I’d hate to be a US official working on public diplomacy issues in the Middle East these days. Promoting American values and policy. Convincing a skeptical audience that the United States is not an evil, imperial power. How is one supposed to do these things when the bosses back in Washington seem hell-bent on undermining those sentiments in the interest of short-term political gain, or simple bloody-minded payback?

The latest case in point is the Third Arab Human Development Report. The document was commissioned by the United Nations Development Program. As the name implies it is part of a series of studies. The first two reports were ground-breaking events: hard looks at the region’s economic and political shortcomings compiled by some of the Arab world’s most eminent scholars. The Greater Middle East Initiative -- Washington’s controversial attempt to revamp aid activities to promote democracy, good governance, women’s rights and educational reform throughout the region -- was drafted with the findings of those first two reports in mind. Indeed, a much criticized GMEI draft that leaked out last winter cited the findings of the earlier Arab Human Development Reports to support its contention that the region is badly in need of help.
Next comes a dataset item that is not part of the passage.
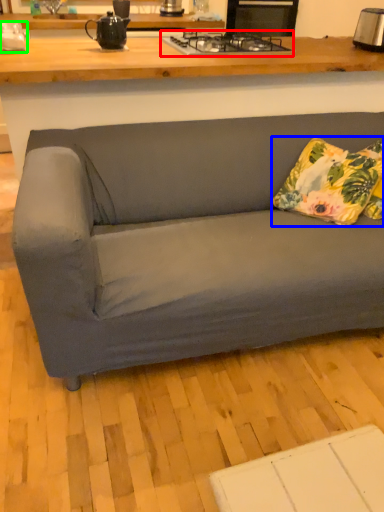 Question: Which object is the closest to the gas stove (highlighted by a red box)? Choose among these: pillow (highlighted by a blue box) or appliance (highlighted by a green box).

Choices:
 (A) pillow
 (B) appliance

Answer: (A)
The Third Report was supposed to have been released several months ago, but last week Thomas Freidman revealed in the New York Times that Washington has held up publication because the report criticizes US policy toward Iraq and the Israeli-Palestinian conflict. This allegation was confirmed yesterday by the report’s chief author, Nader Farghani, who told AFP that Washington has threatened to reduce significantly its funding of UNDP if the report is published in its present form.

Foreign policy, particularly its public diplomacy aspect, is supposed to be about the art of persuasion. Our current approach, however, more closely resembles the sort of winner-take-all political atmosphere that currently dominates on Capitol Hill. The results may make someone in Washington feel good about ‘winning’, but out here in the field they can only be described as self-defeating. Do we really expect anyone to listen to our public message when we also leave the distinct impression that we will not tolerate criticism?

Surveying this mess the respected editor and columnist Rami Khouri wrote this week, “For the US government to speak of promoting Arab liberty, on the one hand, while using financial blackmail to squash this exercise of free-thinking Arab activism, on the other, is a sign of precisely Washington’s double standards, presumptuous arrogance, and pro-Israeli bias that cause so many people in the Middle East -- and the rest of the world – to criticize the US these days.”

Here in the Middle East all of this is easily linked in the public mind to another story that received relatively little play in the US: the reports that the administration eavesdropped on conversations by Mohammed El-Bareidi, the head of the International Atomic Energy Agency in an effort to find information that would discredit him. The administration allegedly wanted to discredit El-Bareidi because he has not fully backed the ever-harder line it is taking against Iran. Since El-Bareidi is Egyptian and a Muslim the alleged snooping becomes simply another slight against the region. Further proof that getting their way is the only thing that really matters to people in Washington.

The administration, apparently, did not find any usable dirt on El-Bareidi. As for the Human Development Report, it will be published, but under the names of its authors rather than as an official UNDP document.

Perhaps Washington does want something more than loyalty and uncritical support from the rest of the world. In the wake of these two incidents, however, the rest of the world could be forgiven for reaching the opposite conclusion. In the end, it will be seen as further evidence that the United States is out to dominate the Islamic world.